Please repeat the listing below exactly, but do not include its pictures.

Given data
····················
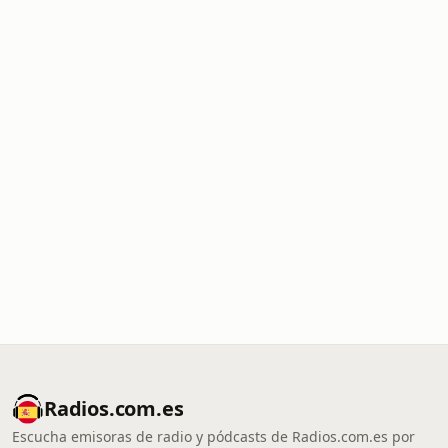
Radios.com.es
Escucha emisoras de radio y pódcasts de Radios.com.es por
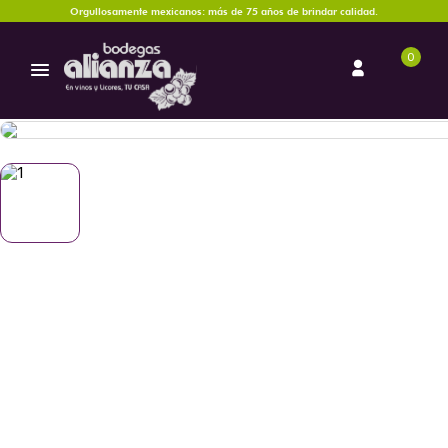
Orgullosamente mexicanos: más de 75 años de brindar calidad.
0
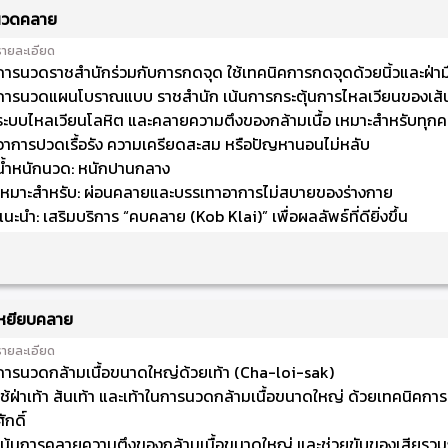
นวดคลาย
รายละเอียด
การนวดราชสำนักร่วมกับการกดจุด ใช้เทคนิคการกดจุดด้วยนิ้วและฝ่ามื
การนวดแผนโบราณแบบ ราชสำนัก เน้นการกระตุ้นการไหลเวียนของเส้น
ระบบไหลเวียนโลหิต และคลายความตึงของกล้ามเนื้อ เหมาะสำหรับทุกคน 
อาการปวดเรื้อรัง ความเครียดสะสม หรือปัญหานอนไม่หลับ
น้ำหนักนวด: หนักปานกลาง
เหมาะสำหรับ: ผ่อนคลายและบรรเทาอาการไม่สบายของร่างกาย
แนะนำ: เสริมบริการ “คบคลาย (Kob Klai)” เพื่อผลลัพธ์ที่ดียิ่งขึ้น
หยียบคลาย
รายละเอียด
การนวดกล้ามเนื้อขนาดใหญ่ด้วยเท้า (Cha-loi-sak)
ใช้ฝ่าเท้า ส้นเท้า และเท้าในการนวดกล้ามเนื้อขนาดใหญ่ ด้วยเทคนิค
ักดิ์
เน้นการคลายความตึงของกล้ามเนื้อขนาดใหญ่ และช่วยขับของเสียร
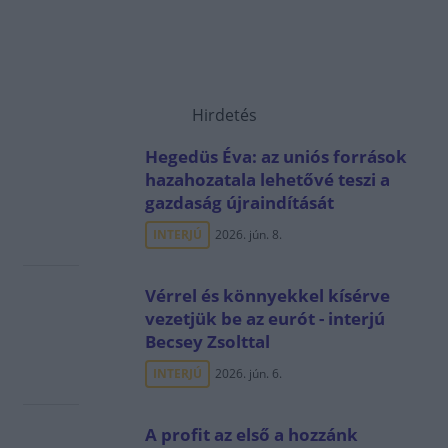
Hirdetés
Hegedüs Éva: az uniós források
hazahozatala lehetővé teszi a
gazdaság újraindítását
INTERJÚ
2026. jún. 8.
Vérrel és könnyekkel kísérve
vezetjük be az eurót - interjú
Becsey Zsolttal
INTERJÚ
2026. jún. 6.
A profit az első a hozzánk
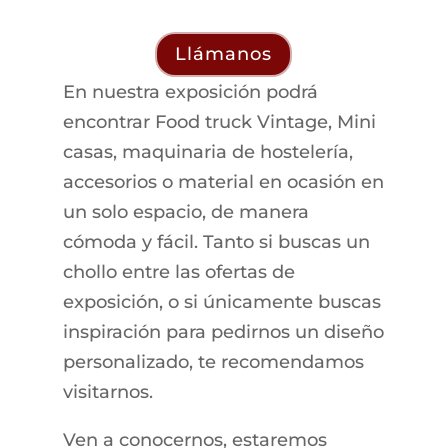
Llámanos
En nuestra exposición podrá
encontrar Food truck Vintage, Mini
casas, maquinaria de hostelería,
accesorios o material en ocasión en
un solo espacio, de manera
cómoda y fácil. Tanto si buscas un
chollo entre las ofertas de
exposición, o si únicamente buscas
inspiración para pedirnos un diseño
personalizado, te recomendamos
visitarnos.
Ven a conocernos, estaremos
····················
Problem solution
Radios.com.es
Escucha emisoras de radio y pódcasts de Radios.com.es por
Orgullosamente mexicanos: más de 75 años de brindar calidad.
0
นวดคลาย
รายละเอียด
การนวดราชสำนักร่วมกับการกดจุด ใช้เทคนิคการกดจุดด้วยนิ้วและฝ่ามื
การนวดแผนโบราณแบบ ราชสำนัก เน้นการกระตุ้นการไหลเวียนของเส้น
ระบบไหลเวียนโลหิต และคลายความตึงของกล้ามเนื้อ เหมาะสำหรับทุกคน 
อาการปวดเรื้อรัง ความเครียดสะสม หรือปัญหานอนไม่หลับ
น้ำหนักนวด: หนักปานกลาง
เหมาะสำหรับ: ผ่อนคลายและบรรเทาอาการไม่สบายของร่างกาย
แนะนำ: เสริมบริการ “คบคลาย (Kob Klai)” เพื่อผลลัพธ์ที่ดียิ่งขึ้น
หยียบคลาย
รายละเอียด
การนวดกล้ามเนื้อขนาดใหญ่ด้วยเท้า (Cha-loi-sak)
ใช้ฝ่าเท้า ส้นเท้า และเท้าในการนวดกล้ามเนื้อขนาดใหญ่ ด้วยเทคนิค
ักดิ์
เน้นการคลายความตึงของกล้ามเนื้อขนาดใหญ่ และช่วยขับของเสียร
Hirdetés
Hegedüs Éva: az uniós források
hazahozatala lehetővé teszi a
gazdaság újraindítását
INTERJÚ
2026. jún. 8.
Vérrel és könnyekkel kísérve
vezetjük be az eurót - interjú
Becsey Zsolttal
INTERJÚ
2026. jún. 6.
A profit az első a hozzánk
Llámanos
En nuestra exposición podrá
encontrar Food truck Vintage, Mini
casas, maquinaria de hostelería,
accesorios o material en ocasión en
un solo espacio, de manera
cómoda y fácil. Tanto si buscas un
chollo entre las ofertas de
exposición, o si únicamente buscas
inspiración para pedirnos un diseño
personalizado, te recomendamos
visitarnos.
Ven a conocernos, estaremos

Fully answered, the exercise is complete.